Le 10 septembre, heure locale, la Federal Communications Commission (FCC) des États-Unis a publié ses règles finales : dans le texte de règles de 13 pages, aucune des entreprises chinoises de modules optiques telles que NeoPhotonics (New Ease), InnoLight (中际旭创), Dongshan Precision (东山精密) et Tianfu Communications (天孚通信) n’y apparaît.

Selon Reuters, le sujet de l’interdiction des modules optiques ne relève pour l’instant que de rumeurs et n’apparaît pas dans les règles. C’est ce qu’indique l’ampleur à l’échelle d’exécution : selon Xingzheng Communication, les règles réellement mises en œuvre ressemblent davantage à des restrictions précises. Les risques liés aux communications optiques auxquels faisait référence la politique antérieure devraient diminuer progressivement.

Ce petit texte a été contredit : pour le secteur des communications optiques côté A, c’est une bonne nouvelle dissimulée par le sentiment du marché.

Pour ceux qui font des versements périodiques (DCA), comment faut-il regarder la situation ce soir ?

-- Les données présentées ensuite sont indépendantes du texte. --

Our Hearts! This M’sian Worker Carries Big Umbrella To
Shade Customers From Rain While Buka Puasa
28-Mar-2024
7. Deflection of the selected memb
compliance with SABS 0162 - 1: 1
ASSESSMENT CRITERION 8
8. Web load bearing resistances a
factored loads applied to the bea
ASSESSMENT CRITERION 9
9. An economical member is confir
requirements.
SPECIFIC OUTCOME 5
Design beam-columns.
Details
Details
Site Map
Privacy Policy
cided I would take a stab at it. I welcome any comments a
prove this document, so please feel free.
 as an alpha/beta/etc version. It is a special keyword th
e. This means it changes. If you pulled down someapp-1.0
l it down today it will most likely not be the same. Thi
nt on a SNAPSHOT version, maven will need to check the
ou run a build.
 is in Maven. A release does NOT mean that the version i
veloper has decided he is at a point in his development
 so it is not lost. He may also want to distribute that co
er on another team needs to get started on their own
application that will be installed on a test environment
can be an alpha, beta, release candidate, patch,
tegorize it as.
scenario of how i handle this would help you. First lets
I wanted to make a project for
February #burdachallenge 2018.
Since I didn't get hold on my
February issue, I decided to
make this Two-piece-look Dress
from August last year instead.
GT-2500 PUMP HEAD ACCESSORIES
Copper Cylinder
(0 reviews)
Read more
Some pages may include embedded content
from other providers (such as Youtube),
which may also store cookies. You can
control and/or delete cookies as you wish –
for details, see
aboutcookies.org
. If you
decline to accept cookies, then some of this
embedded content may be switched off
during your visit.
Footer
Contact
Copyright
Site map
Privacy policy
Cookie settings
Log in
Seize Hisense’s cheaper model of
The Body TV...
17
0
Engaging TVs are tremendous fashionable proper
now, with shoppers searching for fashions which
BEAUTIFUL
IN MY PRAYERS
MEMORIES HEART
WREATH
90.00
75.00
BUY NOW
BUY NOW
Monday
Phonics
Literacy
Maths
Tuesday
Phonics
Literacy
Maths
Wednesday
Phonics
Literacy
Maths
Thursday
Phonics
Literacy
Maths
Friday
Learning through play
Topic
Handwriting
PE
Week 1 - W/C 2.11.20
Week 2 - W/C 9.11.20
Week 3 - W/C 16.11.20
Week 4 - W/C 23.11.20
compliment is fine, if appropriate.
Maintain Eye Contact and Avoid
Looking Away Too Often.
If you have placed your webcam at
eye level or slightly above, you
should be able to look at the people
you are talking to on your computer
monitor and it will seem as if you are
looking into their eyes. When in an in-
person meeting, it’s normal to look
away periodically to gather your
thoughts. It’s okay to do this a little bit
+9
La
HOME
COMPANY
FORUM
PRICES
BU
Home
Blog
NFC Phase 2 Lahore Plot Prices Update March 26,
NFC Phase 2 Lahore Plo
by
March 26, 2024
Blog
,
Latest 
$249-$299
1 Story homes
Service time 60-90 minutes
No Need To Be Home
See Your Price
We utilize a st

Revenons à la question la plus concrète.

Si vous faites des versements périodiques (DCA), les données de ce soir valent la peine d’être regardées, mais il n’est pas nécessaire de renverser votre plan à long terme à chaque publication. Le CPI est une donnée mensuelle ; la tendance de l’inflation est plutôt une variable de niveau trimestriel voire annuel. Un seul mois change rarement la direction de long terme.

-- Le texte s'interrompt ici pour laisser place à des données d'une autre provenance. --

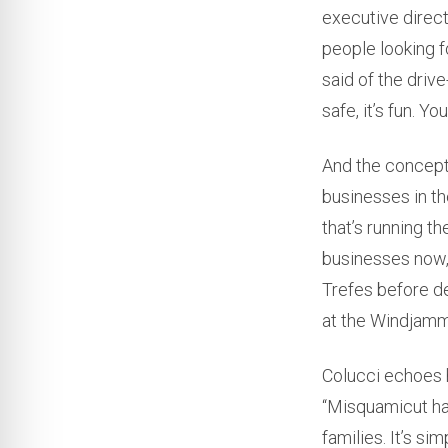
executive direct
people looking f
said of the driv
safe, it’s fun. Y
And the concept
businesses in t
that’s running th
businesses now, 
Trefes before de
at the Windjamm
Colucci echoes 
“Misquamicut has
families. It’s si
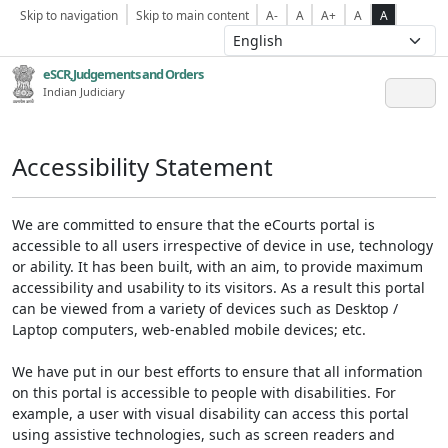
Skip to navigation
Skip to main content
A-
A
A+
A
A
eSCR,Judgements and Orders
Indian Judiciary
Accessibility Statement
We are committed to ensure that the eCourts portal is
accessible to all users irrespective of device in use, technology
or ability. It has been built, with an aim, to provide maximum
accessibility and usability to its visitors. As a result this portal
can be viewed from a variety of devices such as Desktop /
Laptop computers, web-enabled mobile devices; etc.
We have put in our best efforts to ensure that all information
on this portal is accessible to people with disabilities. For
example, a user with visual disability can access this portal
using assistive technologies, such as screen readers and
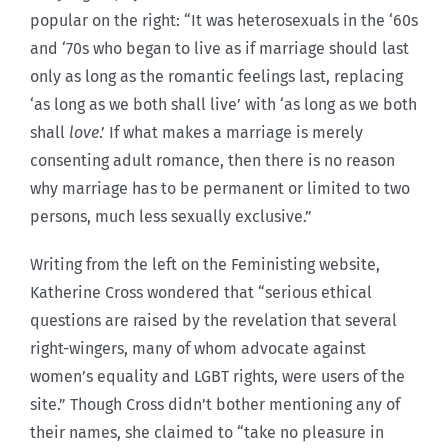
popular on the right: “It was heterosexuals in the ‘60s
and ‘70s who began to live as if marriage should last
only as long as the romantic feelings last, replacing
‘as long as we both shall live’ with ‘as long as we both
shall
love
.’ If what makes a marriage is merely
consenting adult romance, then there is no reason
why marriage has to be permanent or limited to two
persons, much less sexually exclusive.”
Writing from the left on the Feministing website,
Katherine Cross wondered that “serious ethical
questions are raised by the revelation that several
right-wingers, many of whom advocate against
women’s equality and LGBT rights, were users of the
site.” Though Cross didn’t bother mentioning any of
their names, she claimed to “take no pleasure in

Si vous voulez trader à court terme, il faut réfléchir à l’avance à la position et aux conditions de sortie avant la publication des chiffres, plutôt que d’attendre que le prix bouge pour chercher une excuse sur le moment. À 20h30, regardez d’abord la première réaction des contrats d’indices boursiers, des rendements des bons du Trésor américain, du dollar et de l’or ; à 21h30, voyez si les mouvements peuvent se poursuivre après l’ouverture des marchés américains. Un premier plongeon ou une première poussée à la hausse ne signifie pas forcément la direction finale de la soirée.

Le marché A (A-shares) a déjà réduit ses volumes pendant une semaine : on est à un moment de bascule. Le grand A veut anticiper : l’augmentation des taux a déjà été anticipée et le marché a déjà baissé d’un mois. Si le CPI ne dépasse pas fortement les attentes, les facteurs restrictifs pourraient au contraire se transformer en soutien.

Ce soir, regardez d’abord les données clairement, puis comment le marché les interprète. Moins de précipitation de quelques secondes, ce n’est pas forcément moins de gains ; si vous vous trompez et que vous vous empressez de rattraper, c’est là que vous transformez facilement une nuit de données en guerre d’usure.